The buccal segment of the rabbit facial vein exhibits a high level of myogenic tone in vitro that develops only in stretched vessel segments between 33 degrees and 44 degrees C. The infusion of physiological salt solution into the lumen of 2-mm-long rabbit facial vein segments induced a flow rate-dependent increase in wall tone, both in the presence (37 degrees C) and absence (30 degrees C) of myogenic tone. In calcium-free physiological solution with EGTA, neither flow nor stretch-induced tone was observed. This flow-induced contraction was associated with an increase in 45Ca2+ unidirectional influx and net uptake. These measurements correlated positively with the level of the associated constrictor responses, both in the presence or absence of myogenic tone.
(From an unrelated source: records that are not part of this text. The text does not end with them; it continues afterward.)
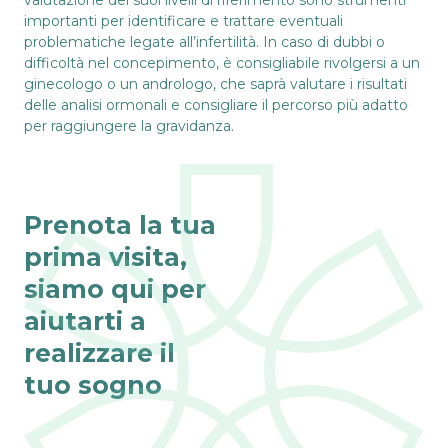
importanti per identificare e trattare eventuali
problematiche legate all’infertilità. In caso di dubbi o
difficoltà nel concepimento, è consigliabile rivolgersi a un
ginecologo o un andrologo, che saprà valutare i risultati
delle analisi ormonali e consigliare il percorso più adatto
per raggiungere la gravidanza.
Prenota la tua
prima visita,
siamo qui per
aiutarti a
realizzare il
tuo sogno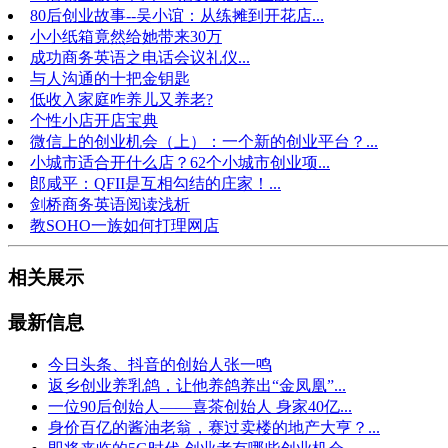
80后创业故事--吴小谊：从练摊到开花店...
小小纸箱竟然给她带来30万
成功商务英语之电话会议礼仪...
与人沟通的十把金钥匙
低收入家庭咋养儿又养老?
个性小店开店宝典
微信上的创业机会（上）：一个新的创业平台？...
小城市适合开什么店？62个小城市创业项...
郎咸平：QFII是互相勾结的庄家！...
剑桥商务英语阅读浅析
教SOHO一族如何打理网店
相关展示
最新信息
今日头条、抖音的创始人张一鸣
返乡创业养乳鸽，让他养鸽养出“金凤凰”...
一位90后创始人——喜茶创始人 身家40亿...
身价百亿的酱油老翁，赛过卖楼的地产大亨？...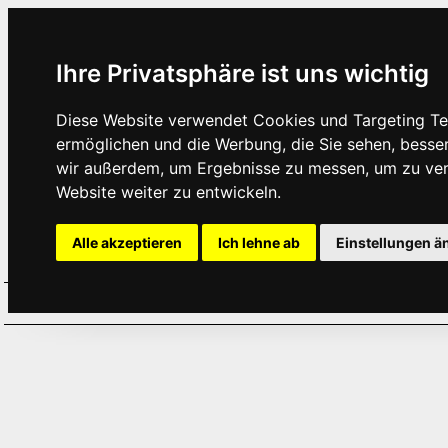
Ihre Privatsphäre ist uns wichtig
Diese Website verwendet Cookies und Targeting Tec
ermöglichen und die Werbung, die Sie sehen, besse
wir außerdem, um Ergebnisse zu messen, um zu ve
Website weiter zu entwickeln.
Alle akzeptieren
Ich lehne ab
Einstellungen ä
Home
Aktuelles
Termine
Hör
·
·
·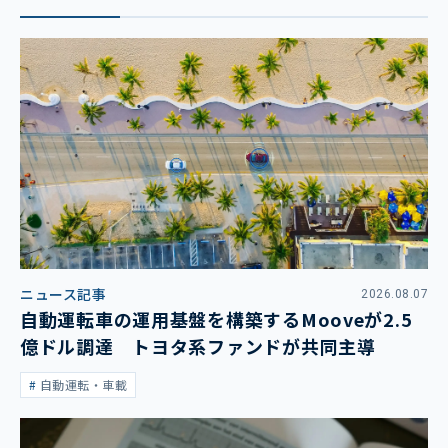
ニュース記事
2026.08.07
自動運転車の運用基盤を構築するMooveが2.5
億ドル調達 トヨタ系ファンドが共同主導
自動運転・車載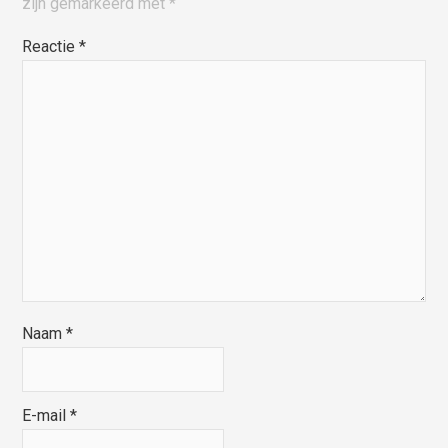
zijn gemarkeerd met
*
Reactie
*
Naam
*
E-mail
*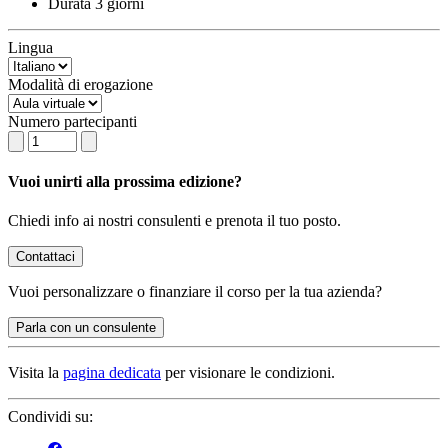
Durata
3 giorni
Lingua
Modalità di erogazione
Numero partecipanti
Vuoi unirti alla prossima edizione?
Chiedi info ai nostri consulenti e prenota il tuo posto.
Contattaci
Vuoi
personalizzare o finanziare
il corso per la tua azienda?
Parla con un consulente
Visita la
pagina dedicata
per visionare le condizioni.
Condividi su: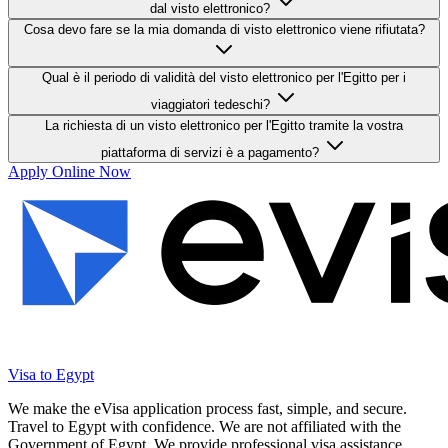
dal visto elettronico?
Cosa devo fare se la mia domanda di visto elettronico viene rifiutata?
Qual è il periodo di validità del visto elettronico per l'Egitto per i
viaggiatori tedeschi?
La richiesta di un visto elettronico per l'Egitto tramite la vostra
piattaforma di servizi è a pagamento?
Apply Online Now
Visa to Egypt
We make the eVisa application process fast, simple, and secure.
Travel to Egypt with confidence. We are not affiliated with the
Government of Egypt. We provide professional visa assistance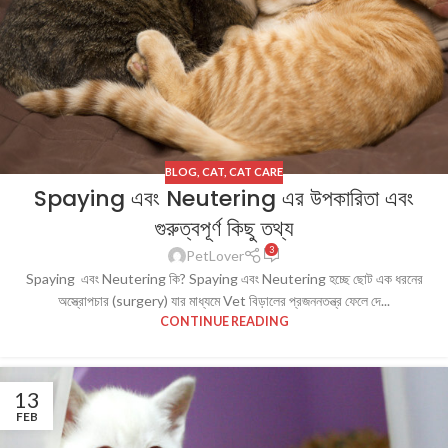
BLOG
,
CAT
,
CAT CARE
Spaying এবং Neutering এর উপকারিতা এবং
গুরুত্বপূর্ণ কিছু তথ্য
3
PetLover
Spaying এবং Neutering কি? Spaying এবং Neutering হচ্ছে ছোট এক ধরনের
অস্ত্রোপচার (surgery) যার মাধ্যমে Vet বিড়ালের প্রজননতন্ত্র ফেলে দে...
CONTINUE READING
13
FEB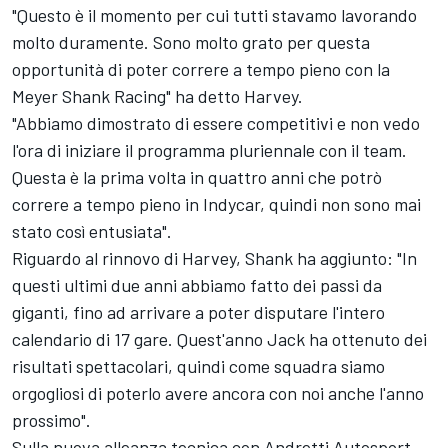
"Questo è il momento per cui tutti stavamo lavorando
molto duramente. Sono molto grato per questa
opportunità di poter correre a tempo pieno con la
Meyer Shank Racing" ha detto Harvey.
"Abbiamo dimostrato di essere competitivi e non vedo
l'ora di iniziare il programma pluriennale con il team.
Questa è la prima volta in quattro anni che potrò
correre a tempo pieno in Indycar, quindi non sono mai
stato così entusiata".
Riguardo al rinnovo di Harvey, Shank ha aggiunto: "In
questi ultimi due anni abbiamo fatto dei passi da
giganti, fino ad arrivare a poter disputare l'intero
calendario di 17 gare. Quest'anno Jack ha ottenuto dei
risultati spettacolari, quindi come squadra siamo
orgogliosi di poterlo avere ancora con noi anche l'anno
prossimo".
Sulla nuova alleanza tecnica con Andretti Autosport,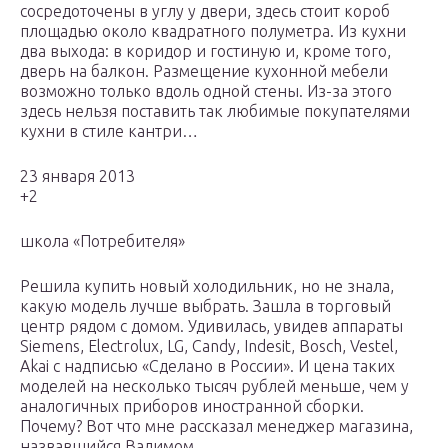
сосредоточены в углу у двери, здесь стоит короб
площадью около квадратного полуметра. Из кухни
два выхода: в коридор и гостиную и, кроме того,
дверь на балкон. Размещение кухонной мебели
возможно только вдоль одной стены. Из-за этого
здесь нельзя поставить так любимые покупателями
кухни в стиле кантри…
23 января 2013
+2
школа «Потребителя»
Решила купить новый холодильник, но не знала,
какую модель лучше выбрать. Зашла в торговый
центр рядом с домом. Удивилась, увидев аппараты
Siemens, Electrolux, LG, Candy, Indesit, Bosch, Vestel,
Akai с надписью «Сделано в России». И цена таких
моделей на несколько тысяч рублей меньше, чем у
аналогичных приборов иностранной сборки.
Почему? Вот что мне рассказал менеджер магазина,
назвавшийся Вадимом.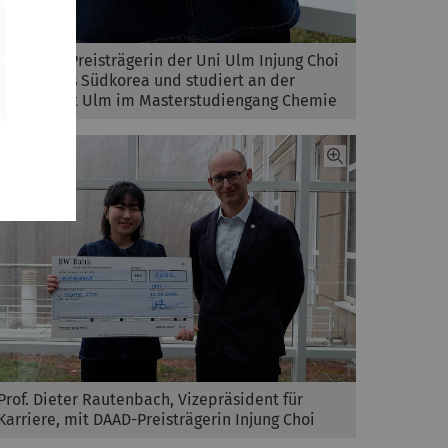
Die DAAD-Preisträgerin der Uni Ulm Injung Choi
kommt aus Südkorea und studiert an der
Universität Ulm im Masterstudiengang Chemie
Prof. Dieter Rautenbach, Vizepräsident für
Karriere, mit DAAD-Preisträgerin Injung Choi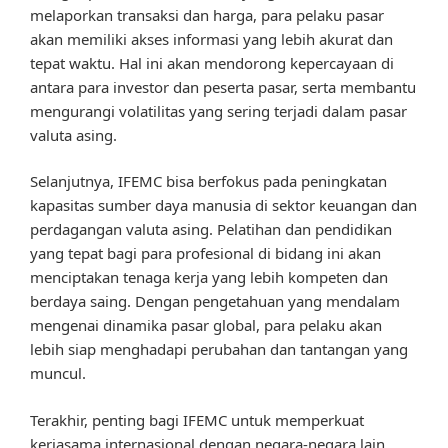
melaporkan transaksi dan harga, para pelaku pasar
akan memiliki akses informasi yang lebih akurat dan
tepat waktu. Hal ini akan mendorong kepercayaan di
antara para investor dan peserta pasar, serta membantu
mengurangi volatilitas yang sering terjadi dalam pasar
valuta asing.
Selanjutnya, IFEMC bisa berfokus pada peningkatan
kapasitas sumber daya manusia di sektor keuangan dan
perdagangan valuta asing. Pelatihan dan pendidikan
yang tepat bagi para profesional di bidang ini akan
menciptakan tenaga kerja yang lebih kompeten dan
berdaya saing. Dengan pengetahuan yang mendalam
mengenai dinamika pasar global, para pelaku akan
lebih siap menghadapi perubahan dan tantangan yang
muncul.
Terakhir, penting bagi IFEMC untuk memperkuat
kerjasama internasional dengan negara-negara lain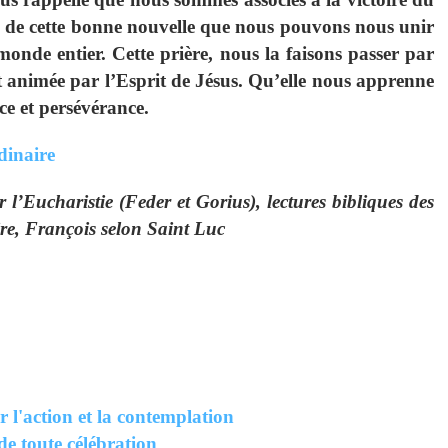
om de cette bonne nouvelle que nous pouvons nous unir
monde entier. Cette prière, nous la faisons passer par
t animée par l’Esprit de Jésus. Qu’elle nous apprenne
ce et persévérance.
dinaire
’Eucharistie (Feder et Gorius), lectures bibliques des
e, François selon Saint Luc
r l'action et la contemplation
de toute célébration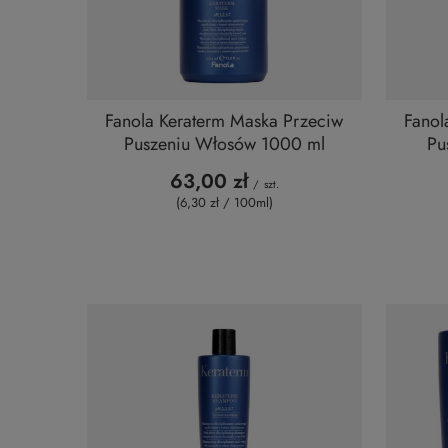
Fanola Keraterm Maska Przeciw
Fanol
Puszeniu Włosów 1000 ml
Pu
63,00 zł
/
szt.
(6,30 zł / 100ml
)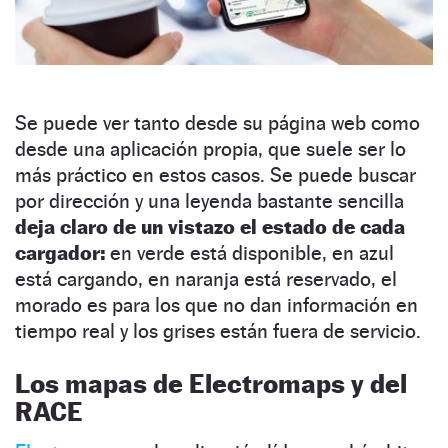
Se puede ver tanto desde su página web como
desde una aplicación propia, que suele ser lo
más práctico en estos casos. Se puede buscar
por dirección y una leyenda bastante sencilla
deja claro de un vistazo el estado de cada
cargador:
en verde está disponible, en azul
está cargando, en naranja está reservado, el
morado es para los que no dan información en
tiempo real y los grises están fuera de servicio.
Los mapas de Electromaps y del
RACE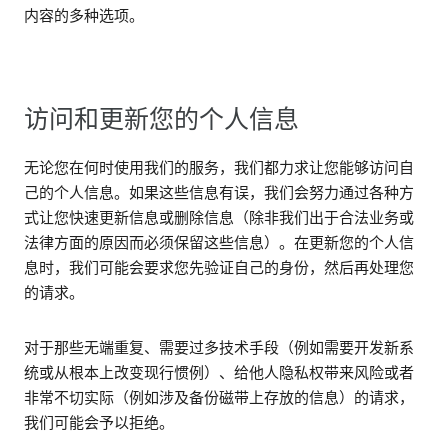
内容的多种选项。
访问和更新您的个人信息
无论您在何时使用我们的服务，我们都力求让您能够访问自
己的个人信息。如果这些信息有误，我们会努力通过各种方
式让您快速更新信息或删除信息（除非我们出于合法业务或
法律方面的原因而必须保留这些信息）。在更新您的个人信
息时，我们可能会要求您先验证自己的身份，然后再处理您
的请求。
对于那些无端重复、需要过多技术手段（例如需要开发新系
统或从根本上改变现行惯例）、给他人隐私权带来风险或者
非常不切实际（例如涉及备份磁带上存放的信息）的请求，
我们可能会予以拒绝。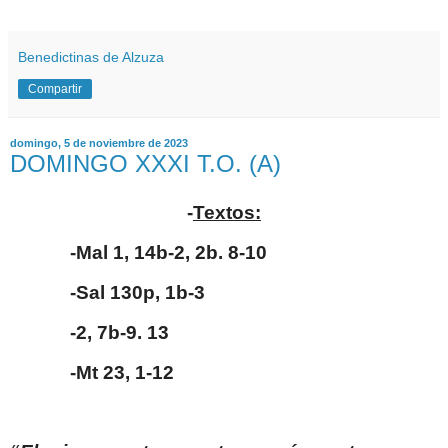
Benedictinas de Alzuza
Compartir
domingo, 5 de noviembre de 2023
DOMINGO XXXI T.O. (A)
-
Textos:
-Mal 1, 14b-2, 2b. 8-10
-Sal 130p, 1b-3
-2, 7b-9. 13
-Mt 23, 1-12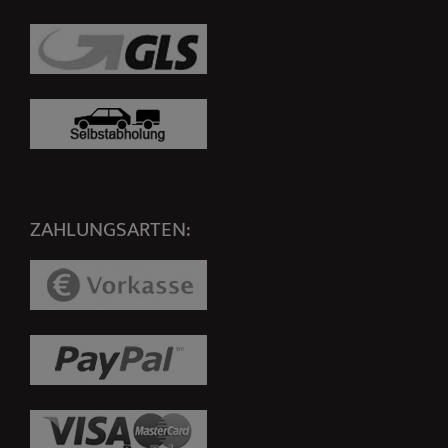
ZAHLUNGSARTEN: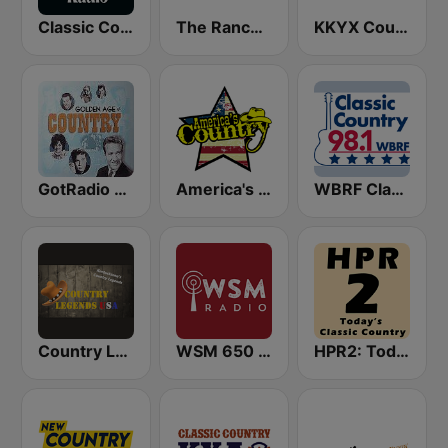
Classic Country Radio
The Ranch - Classic Country
KKYX Country Legends 680 AM
GotRadio - Classic Country
America's Country
WBRF Classic Country 98.1 FM
Country Legends USA
WSM 650 AM
HPR2: Today's Classic Country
The mean contractile responses to flow (10 and 40 microliters/min), stretch, and histamine (1 microM) were 13%, 28%, 24%, and 33% of the tissue maximal response, respectively. When 45Ca2+ influx was expressed in relation to the force development (45Ca2+ influx per milligram), the amount of calcium entry was dependent on the stimulus. Values for 45Ca2+ influx per milligram in response to flow (10 and 40 microliters/min) and to histamine (1 microM) were not significantly different. The value was significantly lower for the response to stretch. On the other hand, 45Ca2+ net uptake, when expressed per unit force, was similar in response to flow (10 and 40 microliters/min), histamine (1 microM), and stretch.(ABSTRACT TRUNCATED AT 250 WORDS)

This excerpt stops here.